July 26th, 1989, is my birthday.  So, the day Kevin Flynn disappeared (and that opening scene of the movie) takes place ON MY BIRTHDAY.
Yeah. That's about as much a connection as there could possibly be.
But enough about me.

How awesome is the TRON: Legacy soundtrack?  I mean, really. Daft Punk has a few of their classic electronic beats in there, but it's mixed in with a ton of orchestral stuff. Awesome.

So the movie ends with Quorra going out into the real world. That's just crazy. I mean, how would she "work" in our world?  If Sam bleeds with human blood while on the Grid, does Quorra bleed pixels while in the real world?  Does Quorra have any special skills in the real world, like how users have special skills in the digital world?

The very last scene of the movie has Quorra in amazement at the beauty of our world.  It's really poignant because, at that point, the audience has been in the digital world for nearly two straight hours.
It's a really unexpected point, but it's made very well: Sure, the digital world is amazing, but how much more amazing is our world?
After seeing Tron: Legacy, I felt like I'd been taught an important lesson.
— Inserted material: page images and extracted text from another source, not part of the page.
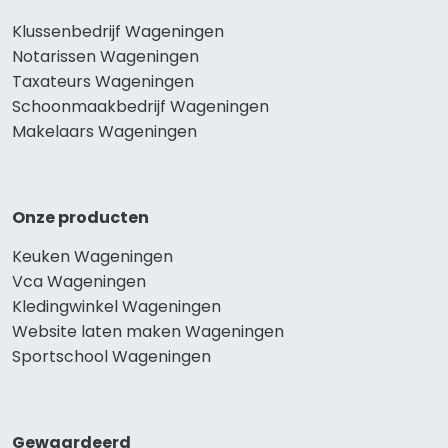
Klussenbedrijf Wageningen
Notarissen Wageningen
Taxateurs Wageningen
Schoonmaakbedrijf Wageningen
Makelaars Wageningen
Onze producten
Keuken Wageningen
Vca Wageningen
Kledingwinkel Wageningen
Website laten maken Wageningen
Sportschool Wageningen
Gewaardeerd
Have you ever spent a few hours playing video games or surfing the net, then taken a look outside and marveled at just how incredibly beautiful the world really is?  Yeah. It felt like that.  Then again, the half-hour drive home from the theater at night was on an empty freeway, with nothing but my car's headlights illuminating the road; it felt very much like I was driving a light runner along the Grid.
Probably helped that I had the movie's soundtrack playing.

I think that, for geeks—especially computer wizards—TRON represents something special: the idea that the digital world isn't a stiff, meaningless distraction, or a lame replacement for reality, but is rather a somewhat magical place where ideas are crafted as bits and pixels; where pure fantasy becomes one step closer to reality. It's kind of like a refuge for a subculture that goes largely unnoticed or overlooked by most.

A lot of people probably won't—and never will—"get" TRON, or why it's so remarkable. But that's okay. In the end, that's part of what makes it special.